**** DATASET EXTRACT
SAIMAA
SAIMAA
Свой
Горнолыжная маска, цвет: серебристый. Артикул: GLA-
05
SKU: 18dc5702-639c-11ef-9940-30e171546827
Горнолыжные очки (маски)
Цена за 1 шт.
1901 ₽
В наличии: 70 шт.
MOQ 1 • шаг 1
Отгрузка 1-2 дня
********
**** DATASET EXTRACT
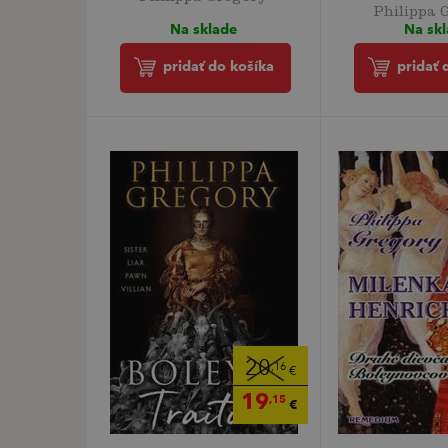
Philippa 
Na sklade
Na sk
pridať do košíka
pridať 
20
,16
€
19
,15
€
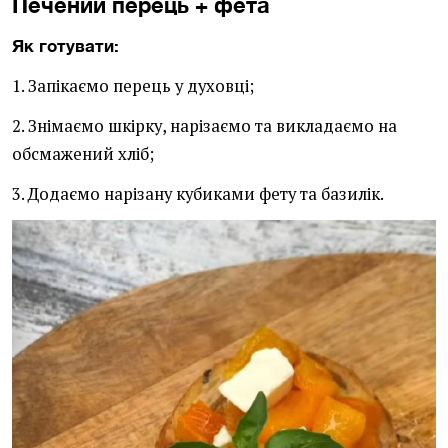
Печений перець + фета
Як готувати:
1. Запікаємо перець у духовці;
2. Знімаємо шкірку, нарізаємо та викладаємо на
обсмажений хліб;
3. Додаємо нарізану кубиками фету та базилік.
********
EXERCISE PROMPT → Of the entries above, transcribe exactly those lines that fall between the line containing "SKU: 18dc5702-639c-11ef-9940-30e171546827" and the line containing "Отгрузка 1-2 дня", together with those two lines.

SOLUTION FOR THIS TASK →
SKU: 18dc5702-639c-11ef-9940-30e171546827
Горнолыжные очки (маски)
Цена за 1 шт.
1901 ₽
В наличии: 70 шт.
MOQ 1 • шаг 1
Отгрузка 1-2 дня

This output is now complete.